Problem statement:
The answer must be a single number: the count of lines below that contain the string "более".

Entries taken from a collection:
━━━━━━━━━━━━━━━━━━━━━━━━━━━━━━
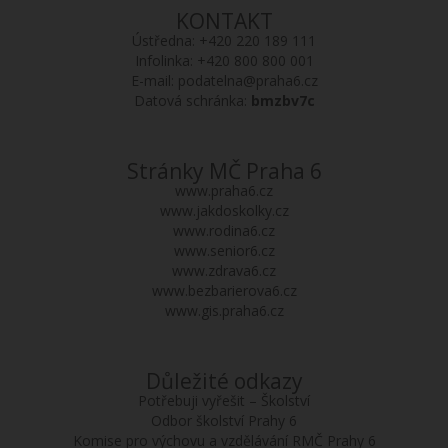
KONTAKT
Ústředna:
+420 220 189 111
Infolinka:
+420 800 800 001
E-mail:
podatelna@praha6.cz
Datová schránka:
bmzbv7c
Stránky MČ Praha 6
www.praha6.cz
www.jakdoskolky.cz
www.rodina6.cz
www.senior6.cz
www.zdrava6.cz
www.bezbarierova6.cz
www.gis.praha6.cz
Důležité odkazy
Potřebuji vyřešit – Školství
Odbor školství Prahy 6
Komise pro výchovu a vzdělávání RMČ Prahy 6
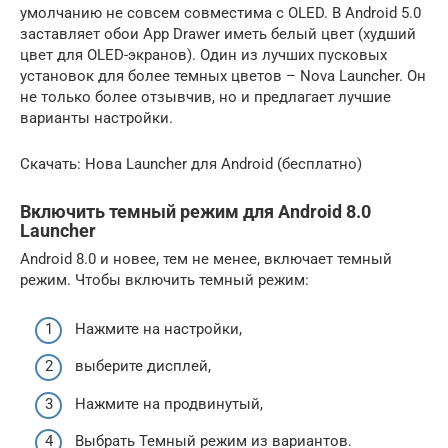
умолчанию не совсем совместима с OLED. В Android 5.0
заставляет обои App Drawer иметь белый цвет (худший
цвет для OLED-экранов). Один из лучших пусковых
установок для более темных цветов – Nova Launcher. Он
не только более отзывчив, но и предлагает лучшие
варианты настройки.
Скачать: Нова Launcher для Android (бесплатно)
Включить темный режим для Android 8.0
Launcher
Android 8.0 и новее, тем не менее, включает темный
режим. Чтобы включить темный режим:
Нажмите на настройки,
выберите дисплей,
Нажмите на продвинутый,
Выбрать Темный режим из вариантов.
━━━━━━━━━━━━━━━━━━━━━━━━━━━━━━
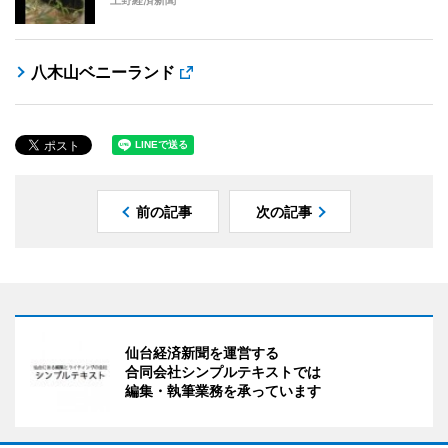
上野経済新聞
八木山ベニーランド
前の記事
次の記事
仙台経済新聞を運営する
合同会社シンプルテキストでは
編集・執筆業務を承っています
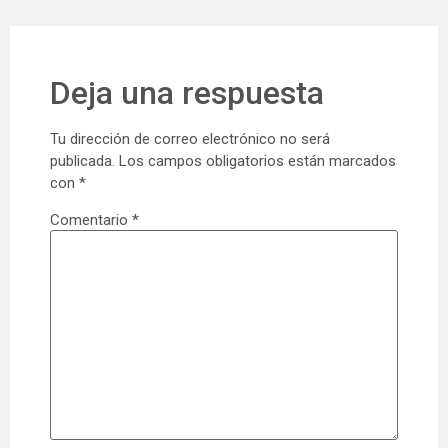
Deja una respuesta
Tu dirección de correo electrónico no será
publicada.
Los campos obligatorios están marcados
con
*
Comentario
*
━━━━━━━━━━━━━━━━━━━━━━━━━━━━━━
Response to this exercise:
2